В этот момент где-то совсем недалеко снова стукнул одинокий выстрел, но незнакомец, увлеченный своими шпротами, даже не повернул головы.
– Это где у вас стреляют? – спросил Сережа у меня над ухом.
– Это? Это в порту, – последовал равнодушный ответ. – Там склад продовольственный. Сегодня чё-то опять штурмуют. Не наши, не местные, наезжают раз в пару дней и давай палить. Наших-то уже не осталось никого. Кто помер, а кого еще в первые дни постреляли, – с этими словами он поднял банку и тщательно осмотрел ее, и, убедившись, что она пуста, в несколько небольших глотков выпил оставшееся масло.
– Слушай, – сказал Сережа. – Если мы вон там направо повернем, к трассе, не попадемся мы?
– Не, – сказал незнакомец и опять улыбнулся; масляная струйка вытекла у него из уголка рта на небритый подбородок. – Тут тихо вроде. К порту не суйтесь, главное, – тут он протянул руку и ухватил ближайшую из пузатых бутылок с уже сорванной фольгой.
– Люблю, когда хлопает, – сообщил он и нежно побаюкал бутылку. – Так оно невкусное, конечно, но как хлопает – люблю. Хотите, сейчас хлопну?
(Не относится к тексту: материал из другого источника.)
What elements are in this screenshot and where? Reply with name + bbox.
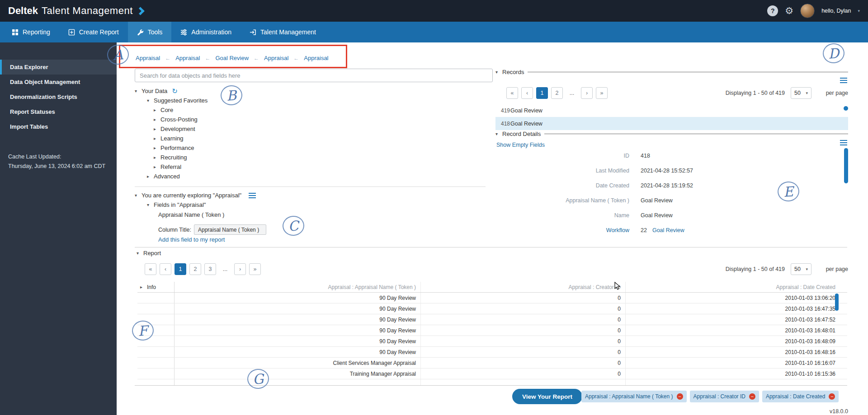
workflow-value-link[interactable]: Goal Review [652,227,684,233]
sidebar-item-data-explorer[interactable]: Data Explorer [0,60,117,75]
nav-item-administration[interactable]: Administration [171,22,241,42]
chip-appraisal-name[interactable]: Appraisal : Appraisal Name ( Token ) − [581,391,687,402]
first-page-button[interactable]: « [145,263,156,275]
caret-right-icon[interactable]: ▸ [154,124,160,134]
nav-item-talent-management[interactable]: Talent Management [241,22,325,42]
chip-date-created[interactable]: Appraisal : Date Created − [762,391,839,402]
caret-down-icon[interactable]: ▾ [137,251,143,256]
last-page-button[interactable]: » [596,87,608,99]
remove-chip-icon[interactable]: − [749,393,755,400]
field-name[interactable]: Appraisal Name ( Token ) [158,211,224,218]
record-details-scrollbar-thumb[interactable] [844,148,848,183]
info-column-header[interactable]: ▸ Info [137,282,175,292]
nav-item-create-report[interactable]: Create Report [59,22,128,42]
gear-icon[interactable]: ⚙ [785,5,793,16]
caret-right-icon[interactable]: ▸ [154,105,160,115]
help-icon[interactable]: ? [767,5,778,16]
record-list-item-selected[interactable]: 418 Goal Review [495,117,848,130]
page-button-1[interactable]: 1 [175,263,186,275]
table-row[interactable]: 90 Day Review 0 2010-01-03 16:48:01 [137,325,847,336]
column-header-date-created[interactable]: Appraisal : Date Created [626,282,847,292]
table-row-partial[interactable] [137,379,847,385]
tree-item-cross-posting[interactable]: ▸ Cross-Posting [135,115,208,124]
field-list-icon[interactable] [249,193,256,198]
nav-item-reporting[interactable]: Reporting [3,22,59,42]
tree-item-your-data[interactable]: ▾ Your Data ↻ [135,86,208,96]
breadcrumb-item[interactable]: Appraisal [304,55,328,61]
sidebar-item-report-statuses[interactable]: Report Statuses [0,104,117,119]
sidebar-item-data-object-management[interactable]: Data Object Management [0,75,117,89]
add-field-link[interactable]: Add this field to my report [158,236,225,243]
tree-item-advanced[interactable]: ▸ Advanced [135,172,208,181]
column-header-creator-id[interactable]: Appraisal : Creator ID [421,282,626,292]
remove-chip-icon[interactable]: − [829,393,835,400]
page-button-2[interactable]: 2 [551,87,563,99]
tree-item-development[interactable]: ▸ Development [135,124,208,134]
view-your-report-button[interactable]: View Your Report [512,389,582,404]
last-page-button[interactable]: » [249,263,261,275]
table-row[interactable]: Client Services Manager Appraisal 0 2010… [137,358,847,368]
caret-right-icon[interactable]: ▸ [154,162,160,172]
page-button-2[interactable]: 2 [189,263,201,275]
table-row[interactable]: 90 Day Review 0 2010-01-03 16:48:09 [137,336,847,347]
prev-page-button[interactable]: ‹ [160,263,171,275]
caret-down-icon[interactable]: ▾ [147,202,154,207]
show-empty-fields-link[interactable]: Show Empty Fields [496,142,545,148]
caret-down-icon[interactable]: ▾ [135,193,142,198]
caret-right-icon[interactable]: ▸ [154,115,160,124]
table-row[interactable]: 90 Day Review 0 2010-01-03 16:47:35 [137,303,847,314]
caret-down-icon[interactable]: ▾ [495,131,502,136]
nav-item-tools[interactable]: Tools [128,22,172,42]
record-details-list-icon[interactable] [840,140,847,145]
report-scrollbar-thumb[interactable] [835,294,839,311]
records-scrollbar-thumb[interactable] [844,106,848,111]
caret-right-icon[interactable]: ▸ [154,143,160,153]
remove-chip-icon[interactable]: − [677,393,683,400]
table-row[interactable]: 90 Day Review 0 2010-01-03 16:48:16 [137,347,847,358]
table-row[interactable]: Training Manager Appraisal 0 2010-01-10 … [137,368,847,379]
report-table: ▸ Info Appraisal : Appraisal Name ( Toke… [137,282,847,385]
tree-item-performance[interactable]: ▸ Performance [135,143,208,153]
breadcrumb-item[interactable]: Goal Review [215,55,249,61]
top-header-bar: Deltek Talent Management ? ⚙ hello, Dyla… [0,0,868,22]
tree-item-recruiting[interactable]: ▸ Recruiting [135,153,208,162]
column-title-input[interactable] [194,224,266,235]
record-list-item[interactable]: 419 Goal Review [495,104,848,117]
caret-down-icon[interactable]: ▾ [495,70,502,75]
tree-item-suggested-favorites[interactable]: ▾ Suggested Favorites [135,96,208,105]
table-row[interactable]: 90 Day Review 0 2010-01-03 16:47:52 [137,314,847,325]
main-content: Appraisal ← Appraisal ← Goal Review ← Ap… [117,42,868,415]
search-input[interactable] [135,69,493,82]
user-greeting[interactable]: hello, Dylan [821,8,851,14]
tree-item-referral[interactable]: ▸ Referral [135,162,208,172]
per-page-select[interactable]: 50 ▾ [791,87,811,99]
records-list-icon[interactable] [840,78,847,83]
sidebar-item-import-tables[interactable]: Import Tables [0,119,117,134]
caret-down-icon[interactable]: ▾ [147,96,154,105]
caret-right-icon[interactable]: ▸ [154,153,160,162]
caret-right-icon[interactable]: ▸ [154,134,160,143]
breadcrumb-item[interactable]: Appraisal [136,55,160,61]
tree-item-core[interactable]: ▸ Core [135,105,208,115]
caret-right-icon[interactable]: ▸ [147,172,154,181]
prev-page-button[interactable]: ‹ [521,87,533,99]
tree-item-learning[interactable]: ▸ Learning [135,134,208,143]
breadcrumb-item[interactable]: Appraisal [264,55,288,61]
column-header-appraisal-name[interactable]: Appraisal : Appraisal Name ( Token ) [175,282,421,292]
caret-down-icon[interactable]: ▾ [135,86,142,96]
avatar[interactable] [800,4,815,18]
breadcrumb-item[interactable]: Appraisal [175,55,200,61]
first-page-button[interactable]: « [506,87,518,99]
page-button-3[interactable]: 3 [204,263,216,275]
next-page-button[interactable]: › [581,87,593,99]
per-page-select[interactable]: 50 ▾ [791,263,811,275]
page-button-1[interactable]: 1 [536,87,548,99]
next-page-button[interactable]: › [234,263,246,275]
sidebar-item-denormalization-scripts[interactable]: Denormalization Scripts [0,89,117,104]
chip-creator-id[interactable]: Appraisal : Creator ID − [690,391,759,402]
refresh-icon[interactable]: ↻ [172,86,178,96]
table-row[interactable]: 90 Day Review 0 2010-01-03 13:06:20 [137,293,847,303]
chevron-down-icon[interactable]: ▾ [858,9,860,13]
caret-right-icon[interactable]: ▸ [140,282,147,293]
workflow-link[interactable]: Workflow [495,227,629,233]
– Послушайте, – сказал доктор. – Пожалуйста, послушайте меня. Вам скоро станет хуже. Найдите теплое место, приготовьте себе воды. Вы скоро не сможете ходить, понимаете?
Мечтательное выражение на небритом грязном лице незнакомца пропало; он перестал улыбаться и, нахмурившись, враждебно поглядел на доктора.
– Приготовьте воды, – передразнил он, и лицо его скривилось. – Стану я ждать. Как прижмет, прогуляюсь вон, до порта хотя бы. Раз! И всё, – еще один, более жестокий приступ кашля снова скрутил его; перед тем как разогнуться, он сплюнул себе под ноги, и плевок растекся красным на утоптанном снегу.
– У вас жар, – сказал доктор. – Это очень быстрая болезнь. Вам прямо сейчас нужно в тепло.
– Ты давай езжай отсюда, умник, – с неожиданной злостью произнес незнакомец. – А то я сейчас подойду поближе да подышу на тебя, понял?
Когда мы отъезжали, снова выстроившись гуськом на разоренной центральной улице, я оглянулась, чтобы еще раз увидеть белоснежную скорую с распахнутым бортом и торчащие из нее ноги в расшнурованных ботинках. Сидящий в ней человек уже как будто забыл о нас; склонив голову, он старательно скручивал проволоку с пластиковой пробки. Как раз перед тем, как он скрылся из вида, раздался хлопок и хриплый смех.
– Надо было оставить ему еды, – глухо сказал доктор. – У вас же есть, наверное?..
– Не нужна ему наша еда, – отозвался Сережа, когда мы нырнули под железнодорожный мост; где-то позади еще постукивали одиночные выстрелы, но каменные здания уже уступали место одноэтажным деревенским домишкам. Этот страшный, самый страшный из всех город вот-вот должен был закончиться. – Ничего ему уже не нужно.
– Вы не понимаете! – закричал вдруг доктор. – Не понимаете! Так нельзя. Я врач. Я должен облегчать страдания, а вместо этого… все как-то страшно вывернулось, все неправильно.
Он замолчал, прожигая глазами Сережин затылок. Мелькнула перечеркнутая табличка «Медвежьегорск», потом синий указатель «Санкт-Петербург – Юстозеро – Мурманск».
– А, вы все равно не поймете, – горько произнес доктор.
– Ну почему же – не пойму, – сказал Сережа. – Я вчера убил человека.